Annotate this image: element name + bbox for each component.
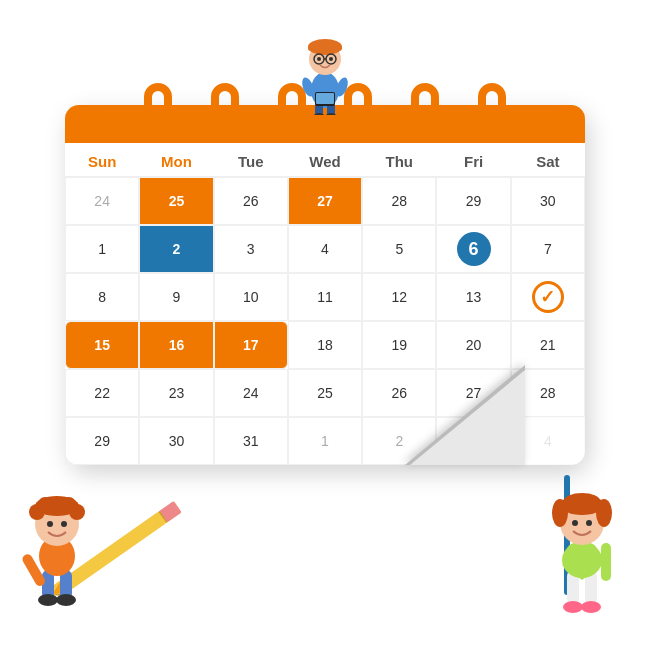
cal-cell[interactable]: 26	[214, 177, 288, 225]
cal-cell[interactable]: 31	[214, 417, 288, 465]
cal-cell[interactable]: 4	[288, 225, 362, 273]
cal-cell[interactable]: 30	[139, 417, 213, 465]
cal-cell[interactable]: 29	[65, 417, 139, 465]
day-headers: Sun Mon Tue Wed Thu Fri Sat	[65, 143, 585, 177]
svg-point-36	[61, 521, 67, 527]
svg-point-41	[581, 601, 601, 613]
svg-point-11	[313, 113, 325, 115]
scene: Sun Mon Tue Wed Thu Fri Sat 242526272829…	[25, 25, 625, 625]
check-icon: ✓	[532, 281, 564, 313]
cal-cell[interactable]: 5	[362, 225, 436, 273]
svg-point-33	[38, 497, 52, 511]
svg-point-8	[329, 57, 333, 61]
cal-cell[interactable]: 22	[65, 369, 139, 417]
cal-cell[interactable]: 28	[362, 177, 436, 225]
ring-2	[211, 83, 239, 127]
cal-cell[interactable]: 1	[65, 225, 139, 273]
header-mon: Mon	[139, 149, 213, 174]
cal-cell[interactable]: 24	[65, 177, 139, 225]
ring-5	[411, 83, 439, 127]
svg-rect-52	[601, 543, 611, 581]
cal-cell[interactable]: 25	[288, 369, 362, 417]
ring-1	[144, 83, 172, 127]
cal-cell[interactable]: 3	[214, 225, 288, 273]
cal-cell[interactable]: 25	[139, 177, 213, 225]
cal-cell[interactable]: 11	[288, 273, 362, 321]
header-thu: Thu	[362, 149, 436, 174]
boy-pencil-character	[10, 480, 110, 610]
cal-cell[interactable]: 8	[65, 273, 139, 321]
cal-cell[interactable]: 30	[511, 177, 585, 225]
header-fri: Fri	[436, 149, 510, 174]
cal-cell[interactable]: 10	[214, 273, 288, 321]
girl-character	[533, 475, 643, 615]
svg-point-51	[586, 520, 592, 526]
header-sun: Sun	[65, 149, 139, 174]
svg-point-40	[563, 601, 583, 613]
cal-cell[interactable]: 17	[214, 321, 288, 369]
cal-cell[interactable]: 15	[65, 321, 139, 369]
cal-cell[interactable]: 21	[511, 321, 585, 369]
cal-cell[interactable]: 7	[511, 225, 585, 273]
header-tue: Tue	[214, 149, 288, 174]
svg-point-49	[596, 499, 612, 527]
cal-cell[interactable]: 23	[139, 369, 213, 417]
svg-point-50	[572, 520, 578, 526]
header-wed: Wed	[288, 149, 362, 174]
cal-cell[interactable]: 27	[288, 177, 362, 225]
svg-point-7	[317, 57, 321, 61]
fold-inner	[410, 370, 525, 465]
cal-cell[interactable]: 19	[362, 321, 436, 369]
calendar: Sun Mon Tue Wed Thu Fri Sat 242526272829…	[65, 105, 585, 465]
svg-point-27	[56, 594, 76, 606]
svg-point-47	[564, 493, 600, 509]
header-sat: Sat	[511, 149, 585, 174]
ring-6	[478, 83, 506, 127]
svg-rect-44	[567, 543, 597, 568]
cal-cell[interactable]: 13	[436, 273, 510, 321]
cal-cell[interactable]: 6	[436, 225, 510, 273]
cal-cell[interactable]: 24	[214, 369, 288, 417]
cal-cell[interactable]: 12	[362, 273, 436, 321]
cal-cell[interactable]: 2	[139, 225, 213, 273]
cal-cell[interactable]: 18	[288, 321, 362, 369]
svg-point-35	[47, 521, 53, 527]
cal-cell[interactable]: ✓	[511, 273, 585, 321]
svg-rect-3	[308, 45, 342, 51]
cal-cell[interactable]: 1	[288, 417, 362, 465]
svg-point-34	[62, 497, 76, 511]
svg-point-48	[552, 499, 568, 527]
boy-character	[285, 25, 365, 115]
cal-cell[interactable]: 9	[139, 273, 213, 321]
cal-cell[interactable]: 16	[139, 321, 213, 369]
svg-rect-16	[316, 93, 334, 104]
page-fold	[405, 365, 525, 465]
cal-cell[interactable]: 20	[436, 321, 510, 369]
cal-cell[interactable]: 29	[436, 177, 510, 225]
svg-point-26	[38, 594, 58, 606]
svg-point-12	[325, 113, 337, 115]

==

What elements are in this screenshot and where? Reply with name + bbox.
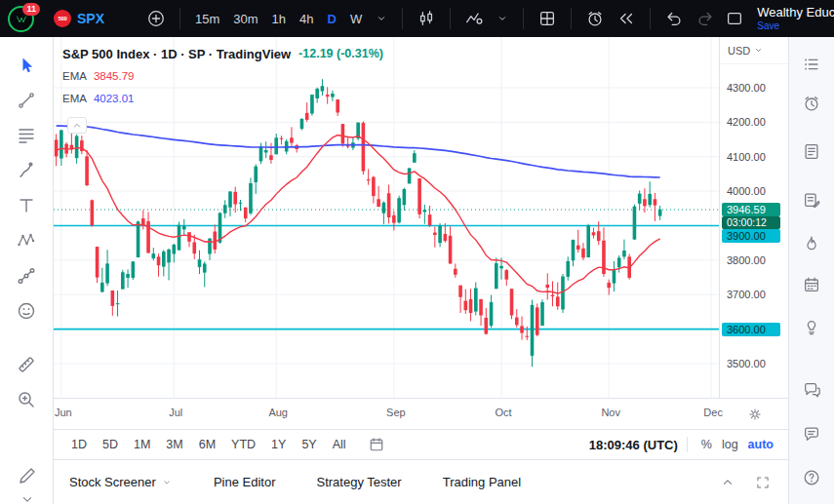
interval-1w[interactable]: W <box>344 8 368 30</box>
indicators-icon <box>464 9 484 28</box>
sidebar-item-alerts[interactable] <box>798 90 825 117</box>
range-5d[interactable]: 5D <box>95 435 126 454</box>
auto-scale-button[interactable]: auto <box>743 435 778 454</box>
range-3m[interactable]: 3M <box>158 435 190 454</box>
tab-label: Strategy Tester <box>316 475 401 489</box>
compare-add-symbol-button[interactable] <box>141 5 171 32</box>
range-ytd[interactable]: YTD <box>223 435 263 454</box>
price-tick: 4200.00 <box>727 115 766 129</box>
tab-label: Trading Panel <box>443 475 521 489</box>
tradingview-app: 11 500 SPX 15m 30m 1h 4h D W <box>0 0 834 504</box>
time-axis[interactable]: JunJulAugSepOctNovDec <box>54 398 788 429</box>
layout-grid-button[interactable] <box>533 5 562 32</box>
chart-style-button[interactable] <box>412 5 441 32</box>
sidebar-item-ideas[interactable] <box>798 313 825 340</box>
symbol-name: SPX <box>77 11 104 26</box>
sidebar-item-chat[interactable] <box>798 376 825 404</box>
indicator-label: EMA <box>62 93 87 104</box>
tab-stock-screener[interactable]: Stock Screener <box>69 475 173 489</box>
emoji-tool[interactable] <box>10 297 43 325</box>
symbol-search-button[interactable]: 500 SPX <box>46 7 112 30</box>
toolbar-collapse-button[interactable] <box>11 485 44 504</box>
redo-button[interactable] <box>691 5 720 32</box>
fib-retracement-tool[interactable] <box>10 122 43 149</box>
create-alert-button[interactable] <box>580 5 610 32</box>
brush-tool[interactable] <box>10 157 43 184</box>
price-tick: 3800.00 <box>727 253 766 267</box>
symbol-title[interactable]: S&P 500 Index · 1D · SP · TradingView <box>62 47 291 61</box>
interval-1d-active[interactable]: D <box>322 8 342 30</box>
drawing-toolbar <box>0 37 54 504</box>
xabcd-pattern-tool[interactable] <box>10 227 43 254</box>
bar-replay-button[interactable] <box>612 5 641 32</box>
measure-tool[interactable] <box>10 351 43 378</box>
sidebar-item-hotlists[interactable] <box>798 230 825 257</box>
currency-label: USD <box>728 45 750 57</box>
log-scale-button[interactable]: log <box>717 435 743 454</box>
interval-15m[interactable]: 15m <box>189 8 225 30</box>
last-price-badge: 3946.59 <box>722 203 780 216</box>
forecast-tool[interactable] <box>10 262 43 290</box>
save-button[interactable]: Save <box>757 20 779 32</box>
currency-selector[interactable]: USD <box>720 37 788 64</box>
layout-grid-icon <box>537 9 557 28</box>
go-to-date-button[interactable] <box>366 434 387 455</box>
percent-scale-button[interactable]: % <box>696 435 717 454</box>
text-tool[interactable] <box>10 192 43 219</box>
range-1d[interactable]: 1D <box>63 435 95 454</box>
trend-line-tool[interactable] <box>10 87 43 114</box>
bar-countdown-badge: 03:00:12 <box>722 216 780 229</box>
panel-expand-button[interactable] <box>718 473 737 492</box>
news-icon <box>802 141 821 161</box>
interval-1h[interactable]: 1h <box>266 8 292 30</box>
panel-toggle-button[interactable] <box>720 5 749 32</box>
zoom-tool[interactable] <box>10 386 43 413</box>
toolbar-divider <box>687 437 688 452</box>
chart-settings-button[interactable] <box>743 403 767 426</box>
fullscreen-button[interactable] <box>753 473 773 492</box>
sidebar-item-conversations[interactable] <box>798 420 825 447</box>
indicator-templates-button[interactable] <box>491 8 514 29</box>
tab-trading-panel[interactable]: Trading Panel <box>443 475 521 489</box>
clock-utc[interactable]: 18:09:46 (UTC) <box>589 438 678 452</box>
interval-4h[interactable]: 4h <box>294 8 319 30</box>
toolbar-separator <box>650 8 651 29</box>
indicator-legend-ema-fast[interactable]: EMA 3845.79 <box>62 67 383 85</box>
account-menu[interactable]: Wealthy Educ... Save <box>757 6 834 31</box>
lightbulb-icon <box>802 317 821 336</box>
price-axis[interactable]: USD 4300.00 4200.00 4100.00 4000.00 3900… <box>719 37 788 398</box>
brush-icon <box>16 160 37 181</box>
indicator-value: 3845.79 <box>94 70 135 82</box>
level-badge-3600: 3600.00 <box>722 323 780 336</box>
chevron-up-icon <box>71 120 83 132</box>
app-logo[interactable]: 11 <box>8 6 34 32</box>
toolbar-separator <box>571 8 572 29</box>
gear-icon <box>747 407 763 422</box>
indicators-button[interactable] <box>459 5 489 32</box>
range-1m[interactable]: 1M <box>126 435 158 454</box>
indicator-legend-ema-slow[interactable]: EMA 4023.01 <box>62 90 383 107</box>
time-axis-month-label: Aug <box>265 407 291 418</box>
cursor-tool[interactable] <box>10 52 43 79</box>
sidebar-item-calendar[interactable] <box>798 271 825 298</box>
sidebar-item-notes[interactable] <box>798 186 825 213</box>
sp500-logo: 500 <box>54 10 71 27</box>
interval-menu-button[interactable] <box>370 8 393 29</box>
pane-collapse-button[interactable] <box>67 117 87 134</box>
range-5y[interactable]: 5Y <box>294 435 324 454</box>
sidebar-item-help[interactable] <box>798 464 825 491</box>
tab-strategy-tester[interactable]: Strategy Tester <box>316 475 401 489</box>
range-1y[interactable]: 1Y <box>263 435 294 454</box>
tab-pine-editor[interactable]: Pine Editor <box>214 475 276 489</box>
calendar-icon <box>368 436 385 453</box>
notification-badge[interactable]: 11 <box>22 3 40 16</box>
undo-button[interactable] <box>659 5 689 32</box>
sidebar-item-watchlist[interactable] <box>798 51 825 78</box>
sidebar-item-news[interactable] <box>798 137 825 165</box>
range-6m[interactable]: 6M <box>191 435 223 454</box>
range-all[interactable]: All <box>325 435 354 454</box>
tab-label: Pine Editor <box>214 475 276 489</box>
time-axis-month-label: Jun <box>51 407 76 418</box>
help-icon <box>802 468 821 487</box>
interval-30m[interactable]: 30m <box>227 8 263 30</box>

**THE PROBLEM**
Apply a filter to the listing above so that only lines with "badge" are kept, and copy those lines.

**SOLUTION FOR THIS EXERCISE**
last-price-badge: 3946.59 <box>722 203 780 216</box>
bar-countdown-badge: 03:00:12 <box>722 216 780 229</box>
level-badge-3600: 3600.00 <box>722 323 780 336</box>
notification-badge[interactable]: 11 <box>22 3 40 16</box>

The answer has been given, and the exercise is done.